Cascade
The xtyle cascading model defines how definitions inherit from parents and how hierarchies emerge — top-down or bottom-up.
Hierarchy is User-Defined
Section titled “Hierarchy is User-Defined”The spec doesn’t prescribe what nodes represent. A node is a xtyle definition with an optional parent and optional children. What those nodes mean is up to you:
- Leagues and teams
- Companies, divisions, and products
- A personal creative identity and its projects
Inheritance Rules
Section titled “Inheritance Rules”- A child inherits everything from its parent that it doesn’t explicitly override.
- Overrides are per-token, not per-pillar. Override one color without touching the rest.
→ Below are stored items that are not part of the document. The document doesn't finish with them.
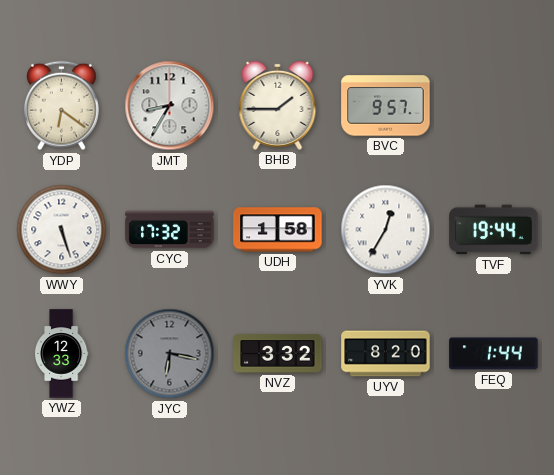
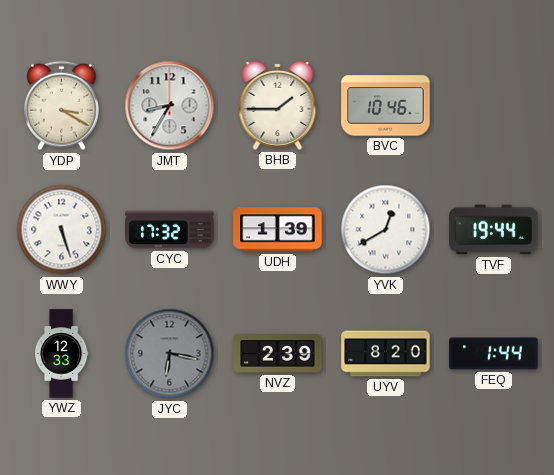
YDP: 6:21 -> 3:20
BVC: 9:57 -> 10:46
UDH: 1:58 -> 1:39
YVK: 12:35 -> 12:40
NVZ: 3:32 -> 2:39
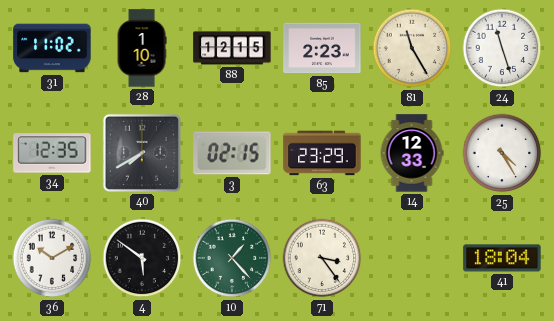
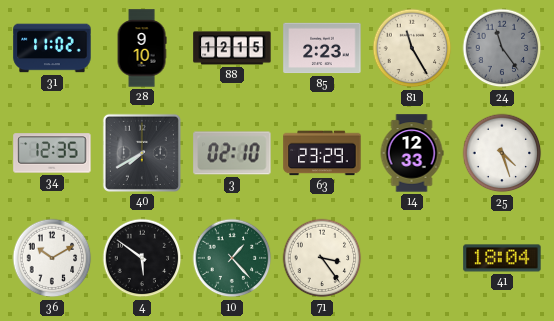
28: 1:10 -> 9:10
24: 11:27 -> 11:24
24 dial: white -> grey
3: 02:15 -> 02:10
25: 4:25 -> 4:27
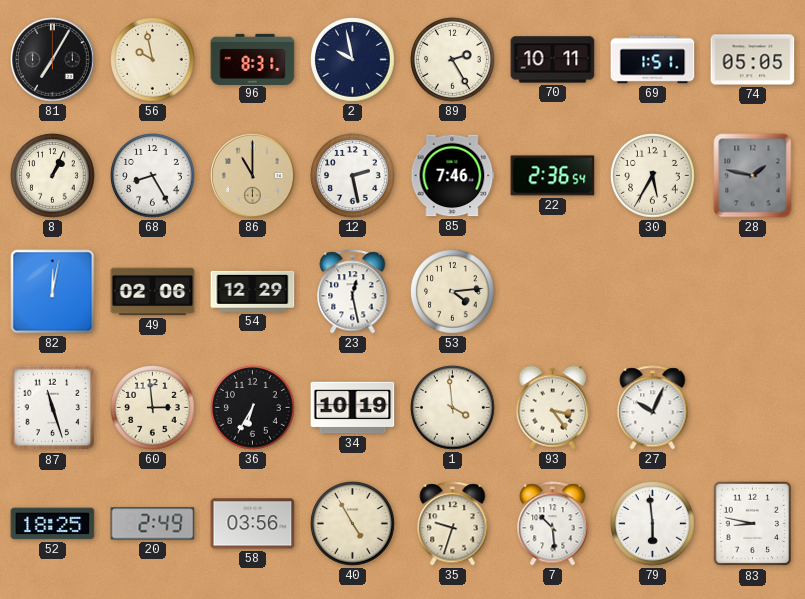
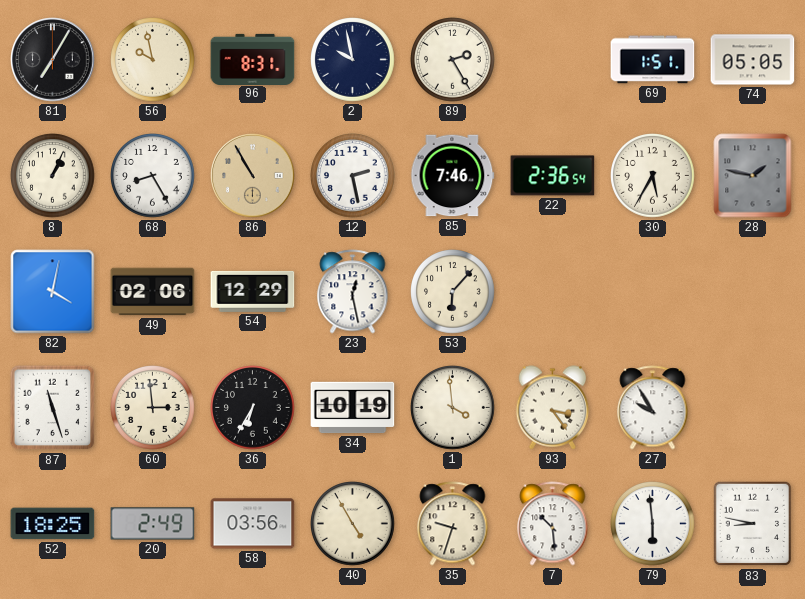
70: 10:11 -> none
86: 11:00 -> 10:55
82: 12:02 -> 4:02
53: 4:14 -> 6:07
27: 10:04 -> 9:55
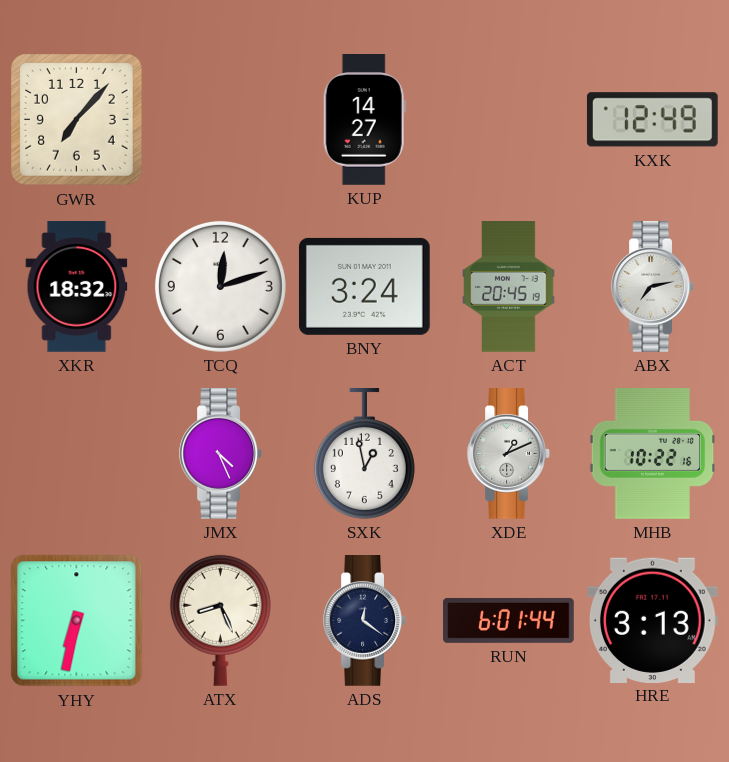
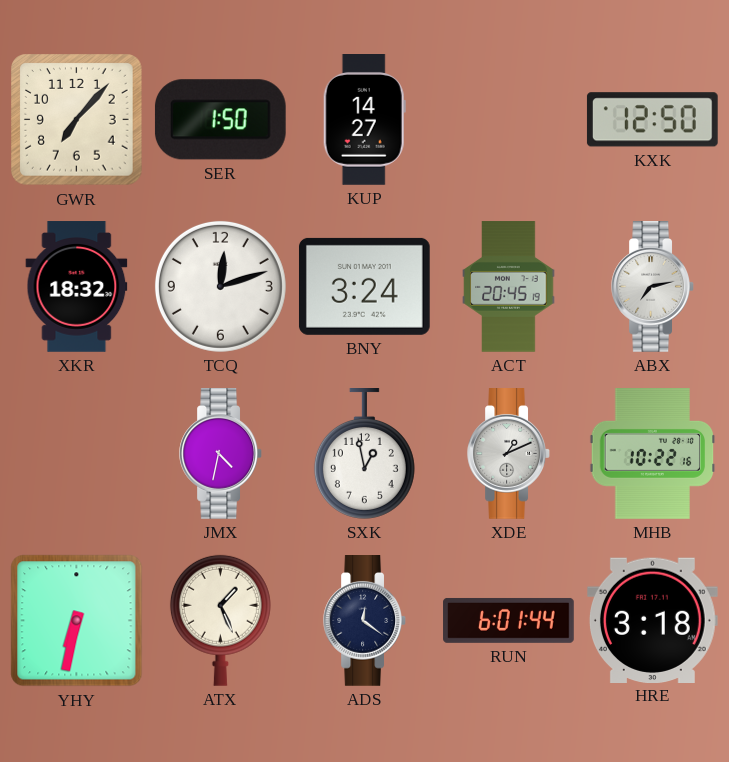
SER: none -> 1:50
KXK: 12:49 -> 12:50
JMX: 4:26 -> 4:32
ATX: 8:26 -> 1:26
HRE: 3:13 -> 3:18
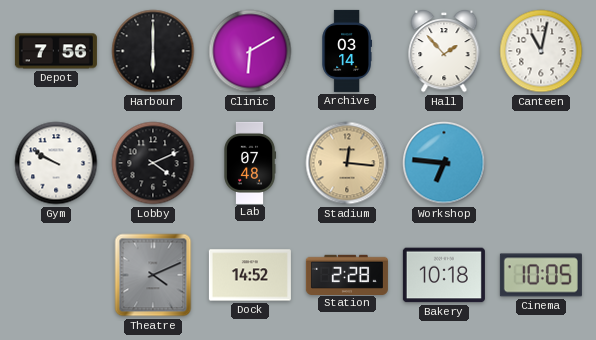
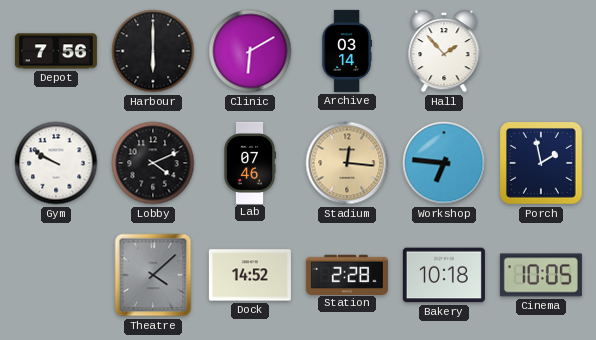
Canteen: 11:02 -> none
Lab: 07:48 -> 07:46
Porch: none -> 1:58
Theatre: 4:11 -> 4:08
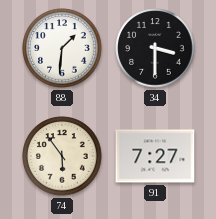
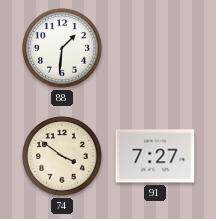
34: 3:30 -> none
74: 5:54 -> 3:51
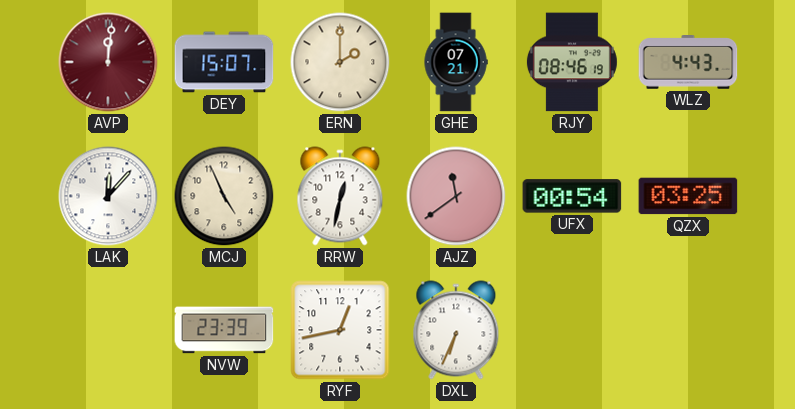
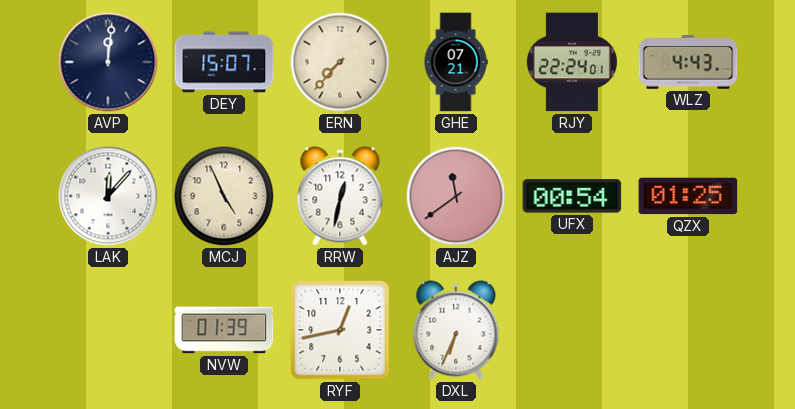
AVP dial: burgundy -> navy
ERN: 2:00 -> 7:37
RJY: 08:46 -> 22:24
QZX: 03:25 -> 01:25
NVW: 23:39 -> 01:39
- Absence is not an override. If a child doesn’t define a token, it inherits. Setting a token to
nullis an intentional override. - The cascade is arbitrarily deep.
Bottom-Up Derivation
Section titled “Bottom-Up Derivation”The distinctive feature. You don’t have to build top-down.
Start with Team A (red, bold voice) and Team B (blue, bold voice). Step back — what do they share? A league xtyle emerges: it mandates the bold voice and the shared font, but leaves colors to the teams.
Once the parent exists, new teams inherit from it while existing teams keep their overrides. The parent can be re-derived as teams evolve.
Context Variants
Section titled “Context Variants”Orthogonal to the hierarchy, any node can define context-specific variants:
- Dark mode / light mode
- Print vs. screen
- Mobile vs. desktop
- Seasonal or event-specific
Variants override tokens within a single node. They can span pillars — a “match-day” variant can override both visual colors and verbal taglines.